If we look back at how we interacted with each other a few years back versus today - for most of us - a lot has changed. On the bright side, it’s a lot easier to park our bikes.
We measure organizations and their culture by looking at positive outcome variables such as engagement, tenure, productivity, absenteeism, and also more dynamic variables such as job referrals and social participation.
When everyone was working from home we saw the relevance of “Corporate Transparency” shoot up by 400%. In early 2019 only 45% of organizations found it “slightly relevant” and 19% found it “relevant”. Conversely, at the beginning of 2021, we saw 92% labeling it as “slightly relevant” and 75% of organizations labeling it at least “relevant”.
Needless to say, many of those organizations that did not find Transparency “relevant” at all have shown record high burnout rates and churn surges. The reason why is simple. Because - in most cases - actions and rewards are seldomly instant, working professionals tend to become very insecure about their professional life. When they don’t know what’s going on they have the tendency to avoid all risks and disengage from proper decision-making (Ellsberg Paradox). This in turn creates a downward spiral of uncertainty and disengagement.

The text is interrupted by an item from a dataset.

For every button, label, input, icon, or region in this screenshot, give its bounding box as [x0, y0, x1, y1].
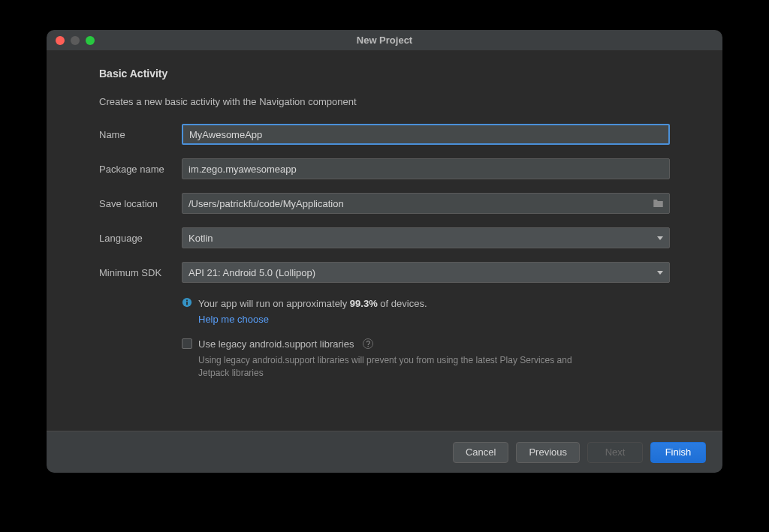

Today, in the last leg of 2022, we find that most companies have successfully adapted, and "normality" is returning. When we look at the data from June onwards we see that only 34% of people still hold Corporate Transparency as relevant and it's going further down at the time of writing. When it comes to corporate behavior, surges like these usually become hyper-relevant focal points and then swiftly transform into hygiene factors as organizations react (see also two-factor theory).
There’s a new sheriff in town:
Inadvertently, when something goes down that fast it can sometimes mean two things. Often the trend was seasonal or periodical but sometimes it is caused by a new dominant factor taking all the shine.
If you watch any news I’m sure you have seen that Patagonia’s founder just donated an entire company to fight climate change (the guardian). It motivated our analysts to dive into cultural trend data and look at the variables of Corporate Social Responsibility and Purpose. When looking at these variables we typically expect fluctuations between 5-8% from time to time as priorities tend to change.
However, we found that this particular Cultural Preference of the organizations in our database has roughly tripled (3x). The variable we’re talking about is “Green and Sustainable”.
We can safely say that the green revolution has taken over the pole position in our current trends. As we've seen before, this has huge consequences for the labor market. First of all, and as you can see from the Transparency sample, not being Green and Sustainable will lead to disengagement and lack of competitiveness. Secondly, if you aren’t attractive to incoming talent because your policies and culture aren’t ready for this revolution you will not be able to market yourself in the labor market effectively.
Lastly, some platforms (amongst which some of our direct partners) are starting to give preferential status to verifiable sustainability-oriented businesses. This means that your chances of being noticed on massive user platforms are going to be dwindling. Just like with the pandemic and the Transparency trend this is a wave that will eventually lose its relevance but only after the market has chosen its winners and losers. It’s up to you to decide which side you belong to.